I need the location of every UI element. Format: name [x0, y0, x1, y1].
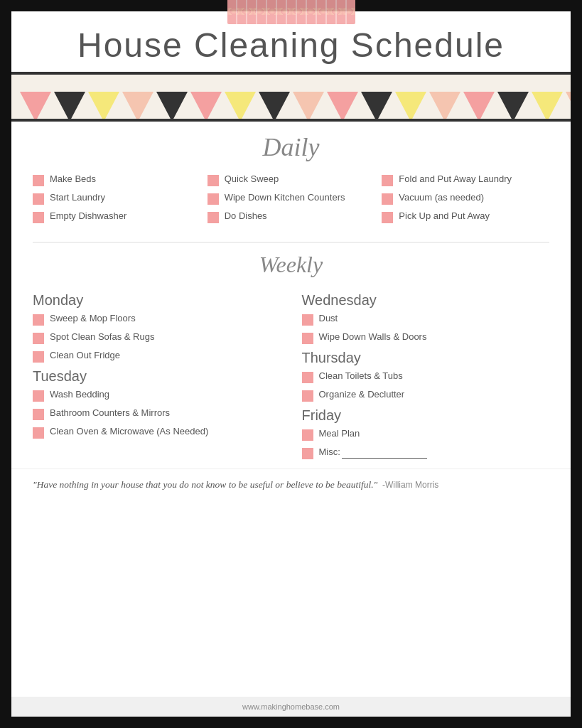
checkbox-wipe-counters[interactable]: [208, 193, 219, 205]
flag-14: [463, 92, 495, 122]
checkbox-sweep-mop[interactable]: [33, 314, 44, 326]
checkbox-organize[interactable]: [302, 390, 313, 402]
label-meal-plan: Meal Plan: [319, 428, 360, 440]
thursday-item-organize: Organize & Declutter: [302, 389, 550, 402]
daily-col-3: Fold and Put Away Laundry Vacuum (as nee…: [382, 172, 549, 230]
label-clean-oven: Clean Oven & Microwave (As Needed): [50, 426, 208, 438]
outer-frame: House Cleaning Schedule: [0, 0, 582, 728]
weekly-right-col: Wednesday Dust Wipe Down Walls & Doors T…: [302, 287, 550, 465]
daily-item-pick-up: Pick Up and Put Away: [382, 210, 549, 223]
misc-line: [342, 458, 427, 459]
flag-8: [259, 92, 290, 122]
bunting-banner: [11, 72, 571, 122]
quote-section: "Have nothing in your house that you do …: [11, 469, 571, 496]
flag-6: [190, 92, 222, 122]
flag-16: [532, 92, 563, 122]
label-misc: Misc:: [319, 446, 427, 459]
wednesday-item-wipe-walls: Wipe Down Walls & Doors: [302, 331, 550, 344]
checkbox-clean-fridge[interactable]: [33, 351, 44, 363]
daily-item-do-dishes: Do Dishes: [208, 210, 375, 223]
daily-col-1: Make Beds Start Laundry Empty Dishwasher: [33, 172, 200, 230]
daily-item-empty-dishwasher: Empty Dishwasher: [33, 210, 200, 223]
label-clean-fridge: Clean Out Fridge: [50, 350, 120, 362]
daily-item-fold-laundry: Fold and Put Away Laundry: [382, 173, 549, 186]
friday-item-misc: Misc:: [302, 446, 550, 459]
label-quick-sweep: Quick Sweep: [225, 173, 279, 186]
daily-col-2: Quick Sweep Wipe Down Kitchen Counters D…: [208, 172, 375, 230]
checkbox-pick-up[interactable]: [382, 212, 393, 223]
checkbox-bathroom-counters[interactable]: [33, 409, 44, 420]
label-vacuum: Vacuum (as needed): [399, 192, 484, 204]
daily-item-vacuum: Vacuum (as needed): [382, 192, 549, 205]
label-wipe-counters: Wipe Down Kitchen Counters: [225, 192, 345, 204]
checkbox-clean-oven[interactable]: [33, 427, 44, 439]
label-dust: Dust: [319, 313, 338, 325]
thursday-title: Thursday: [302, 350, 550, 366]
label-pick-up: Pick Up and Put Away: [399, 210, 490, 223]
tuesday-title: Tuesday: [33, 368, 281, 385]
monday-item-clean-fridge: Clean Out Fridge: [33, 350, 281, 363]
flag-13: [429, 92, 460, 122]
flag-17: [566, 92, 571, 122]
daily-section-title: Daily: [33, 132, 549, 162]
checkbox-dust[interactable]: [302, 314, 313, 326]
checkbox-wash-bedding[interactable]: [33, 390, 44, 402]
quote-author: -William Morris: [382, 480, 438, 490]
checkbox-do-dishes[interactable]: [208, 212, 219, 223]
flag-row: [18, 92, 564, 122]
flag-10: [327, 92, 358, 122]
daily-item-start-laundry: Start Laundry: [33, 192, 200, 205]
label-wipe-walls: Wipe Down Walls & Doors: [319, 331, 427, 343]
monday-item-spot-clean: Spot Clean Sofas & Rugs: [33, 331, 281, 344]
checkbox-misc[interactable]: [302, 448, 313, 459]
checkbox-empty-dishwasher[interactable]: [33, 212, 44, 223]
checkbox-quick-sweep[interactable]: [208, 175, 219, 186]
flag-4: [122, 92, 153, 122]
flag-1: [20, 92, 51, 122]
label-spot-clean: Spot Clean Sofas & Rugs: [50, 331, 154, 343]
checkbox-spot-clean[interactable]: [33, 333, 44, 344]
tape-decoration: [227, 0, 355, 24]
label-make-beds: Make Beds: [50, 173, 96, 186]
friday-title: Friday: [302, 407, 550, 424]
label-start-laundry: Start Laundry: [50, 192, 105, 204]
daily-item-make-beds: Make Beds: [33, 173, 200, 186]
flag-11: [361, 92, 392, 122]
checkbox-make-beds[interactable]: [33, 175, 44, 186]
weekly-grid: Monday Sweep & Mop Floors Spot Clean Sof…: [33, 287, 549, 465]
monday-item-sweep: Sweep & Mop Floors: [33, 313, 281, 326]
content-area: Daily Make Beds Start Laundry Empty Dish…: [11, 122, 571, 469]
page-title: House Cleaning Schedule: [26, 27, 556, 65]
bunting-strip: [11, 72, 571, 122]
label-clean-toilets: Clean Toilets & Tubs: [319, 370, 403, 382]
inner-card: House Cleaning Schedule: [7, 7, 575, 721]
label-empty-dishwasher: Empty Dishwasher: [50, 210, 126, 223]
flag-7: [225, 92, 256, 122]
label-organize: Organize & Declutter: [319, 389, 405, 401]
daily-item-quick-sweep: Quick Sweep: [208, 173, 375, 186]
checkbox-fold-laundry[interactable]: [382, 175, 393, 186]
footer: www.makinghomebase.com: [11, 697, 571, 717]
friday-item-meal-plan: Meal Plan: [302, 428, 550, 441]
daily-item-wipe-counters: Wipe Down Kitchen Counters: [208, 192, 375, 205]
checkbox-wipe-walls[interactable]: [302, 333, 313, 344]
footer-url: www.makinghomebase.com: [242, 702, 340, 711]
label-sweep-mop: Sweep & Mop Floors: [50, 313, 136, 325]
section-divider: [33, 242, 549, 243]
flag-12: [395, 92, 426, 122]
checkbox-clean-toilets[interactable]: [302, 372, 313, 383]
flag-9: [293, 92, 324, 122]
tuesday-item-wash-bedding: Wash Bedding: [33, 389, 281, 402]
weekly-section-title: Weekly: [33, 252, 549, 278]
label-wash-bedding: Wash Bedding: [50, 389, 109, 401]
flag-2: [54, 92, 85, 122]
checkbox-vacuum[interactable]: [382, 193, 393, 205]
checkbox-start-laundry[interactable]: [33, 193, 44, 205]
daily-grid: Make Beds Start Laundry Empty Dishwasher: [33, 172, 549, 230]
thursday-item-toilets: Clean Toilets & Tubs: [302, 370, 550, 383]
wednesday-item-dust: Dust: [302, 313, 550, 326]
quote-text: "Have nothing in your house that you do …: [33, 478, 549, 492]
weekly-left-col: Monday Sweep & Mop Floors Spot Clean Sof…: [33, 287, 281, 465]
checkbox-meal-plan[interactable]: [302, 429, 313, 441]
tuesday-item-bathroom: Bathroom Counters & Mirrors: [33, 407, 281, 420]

━━━━

The task » In the listing above, find each line with "Cleaning" and copy it.

Solution »
outer-frame: House Cleaning Schedule: [0, 0, 582, 728]
page-title: House Cleaning Schedule: [26, 27, 556, 65]
inner-card: House Cleaning Schedule: [7, 7, 575, 721]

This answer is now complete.